Extracted page text data:
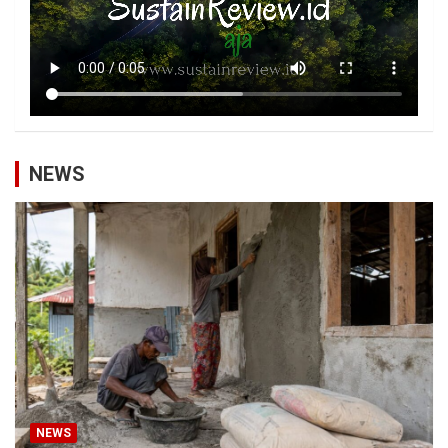
NEWS
NEWS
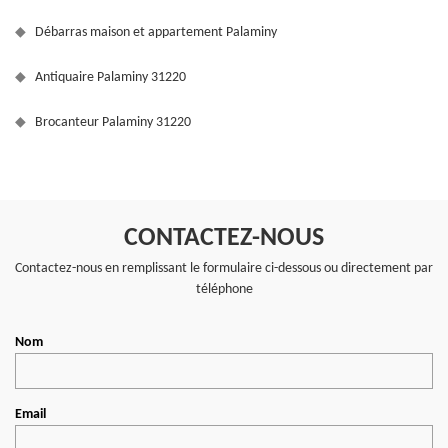
Débarras maison et appartement Palaminy
Antiquaire Palaminy 31220
Brocanteur Palaminy 31220
CONTACTEZ-NOUS
Contactez-nous en remplissant le formulaire ci-dessous ou directement par
téléphone
Nom
Email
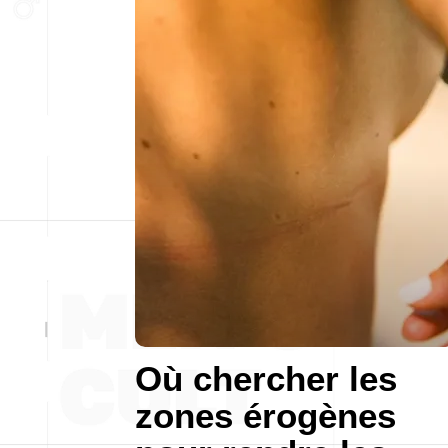
Où chercher les
zones érogènes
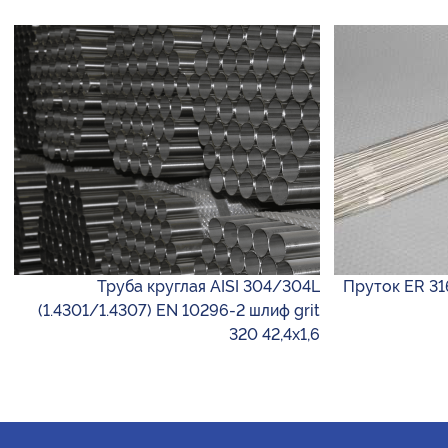
Труба круглая AISI 304/304L
Пруток ER 31
(1.4301/1.4307) EN 10296-2 шлиф grit
320 42,4х1,6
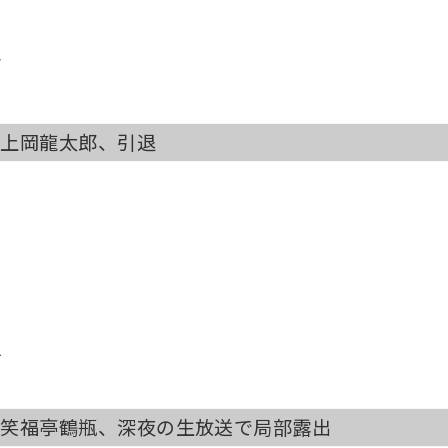
マ
）上岡龍太郎、引退
人
）笑福亭鶴瓶、深夜の生放送で局部露出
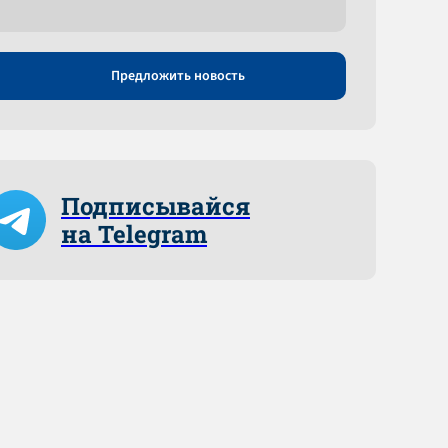
Предложить новость
Подписывайся
на Telegram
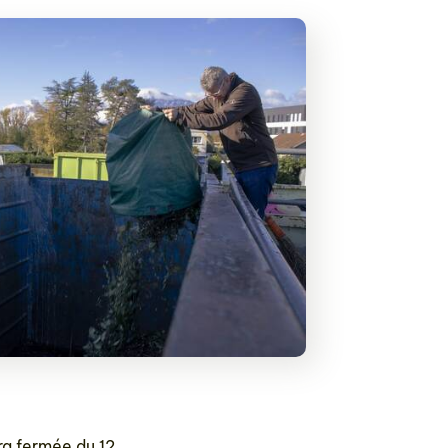
ra fermée du 12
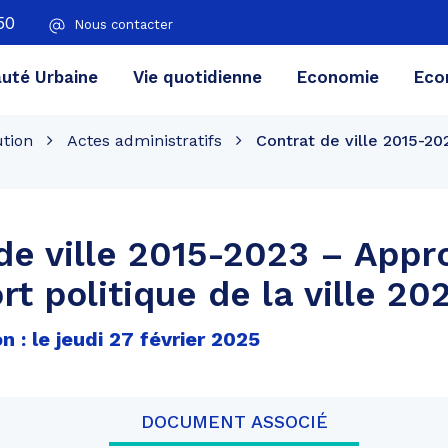
50
Nous contacter
té Urbaine
Vie quotidienne
Economie
Eco
ution
Actes administratifs
Contrat de ville 2015-20
de ville 2015-2023 – Appr
rt politique de la ville 20
n : le jeudi 27 février 2025
DOCUMENT ASSOCIÉ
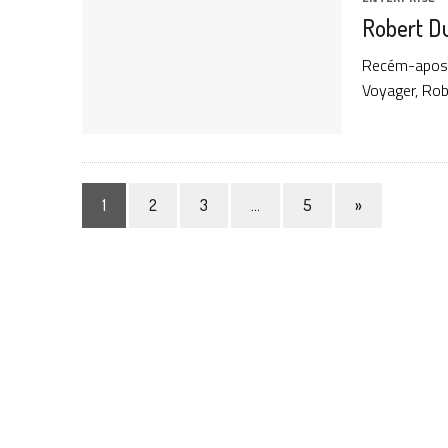
Robert Du
Recém-apose
Voyager, Rob
1
2
3
…
5
»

WHAT NEEDS TO BE DONE
Copy out all of the data word for word. Do not carry over any picture.

SOLUTION
NEWS
NEWS
Débarras maison et appartement Palaminy
Antiquaire Palaminy 31220
Brocanteur Palaminy 31220
CONTACTEZ-NOUS
Contactez-nous en remplissant le formulaire ci-dessous ou directement par
téléphone
Nom
Email
Où chercher les
zones érogènes
Труба круглая AISI 304/304L
Пруток ER 31
(1.4301/1.4307) EN 10296-2 шлиф grit
320 42,4х1,6
マ
）上岡龍太郎、引退
人
）笑福亭鶴瓶、深夜の生放送で局部露出
Предложить новость
Подписывайся
на Telegram
ra fermée du 12
50
Nous contacter
té Urbaine
Vie quotidienne
Economie
Eco
ution
Actes administratifs
Contrat de ville 2015-20
de ville 2015-2023 – Appr
rt politique de la ville 20
n : le jeudi 27 février 2025
DOCUMENT ASSOCIÉ
Robert Du
Recém-apose
Voyager, Rob
1
2
3
…
5
»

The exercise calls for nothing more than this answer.